Positions advantageous to southpaws are pitching, first base and right field. For the positions, the advantage is the favorable angles lefties get, enabling them to throw the ball more quickly across the diamond to second, third and home. One position a lefty rarely plays is catcher, for the obvious reason that it is difficult for a southpaw catcher to throw over so many right-hand batters.
"It wasn't all that long ago when first basemen were predominantly left-handed and most right fielders were left-handed," Peters says. "That has changed at least since the late sixties."
There's even a bias toward the lefthander in ballpark design. Right field in most parks (just think of Yankee Stadium and Fenway Park) is usually shorter than left field because of the preponderance of right-handed hitters.

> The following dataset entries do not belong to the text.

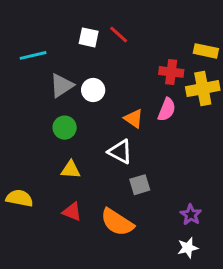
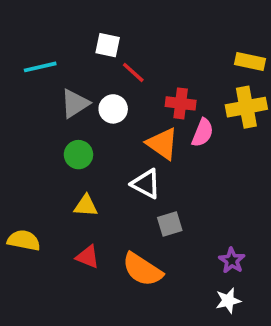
red line: (119, 34) -> (133, 72), moved
red cross: (171, 72) -> (181, 103), moved
orange triangle: (134, 119) -> (162, 144), size x1.4

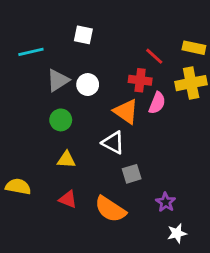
red line: (133, 72) -> (154, 56), moved
purple star: (232, 260) -> (166, 202), moved

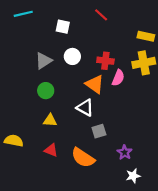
cyan line: (31, 52) -> (23, 14), moved
red line: (154, 56) -> (101, 15), moved
white circle: (88, 85) -> (72, 56), moved

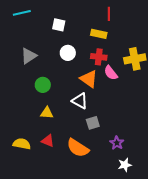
red line: (101, 15) -> (109, 14), moved, turned 48
yellow rectangle: (146, 36) -> (99, 34), moved
gray triangle: (44, 61) -> (29, 56), moved
pink semicircle: (118, 78) -> (111, 73), turned 119
yellow semicircle: (14, 141) -> (22, 144), moved

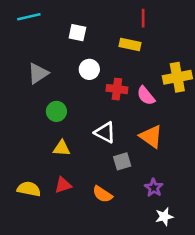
red cross: (99, 57) -> (117, 89), moved
orange triangle: (89, 79) -> (151, 136), moved
red triangle: (48, 141) -> (63, 185), turned -40
orange semicircle: (78, 148) -> (102, 194), size x0.7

While traditional thinking holds that the right-handed batter has the advantage over the left-handed pitcher, because the breaking ball goes into the batter's power threshold, it's not always the case, says Peters. And it's that familiarity thing again.
"Because only 10 percent of the population is left-handed, kids grow up and mature in baseball seeing a left-hander just 10 percent of the time they bat," he says. "So, it can be hard for both lefties and righties to face a southpaw. It's why some left-handed batters look dreadful matched against a lefty."
Some batters don't like facing southpaws because their ball is purported to have a natural movement away from a right-hander and into a lefty.
"There's no scientific evidence to support this, but I wonder if lefties get that movement from learning to write in a right-hander's world," Peters says.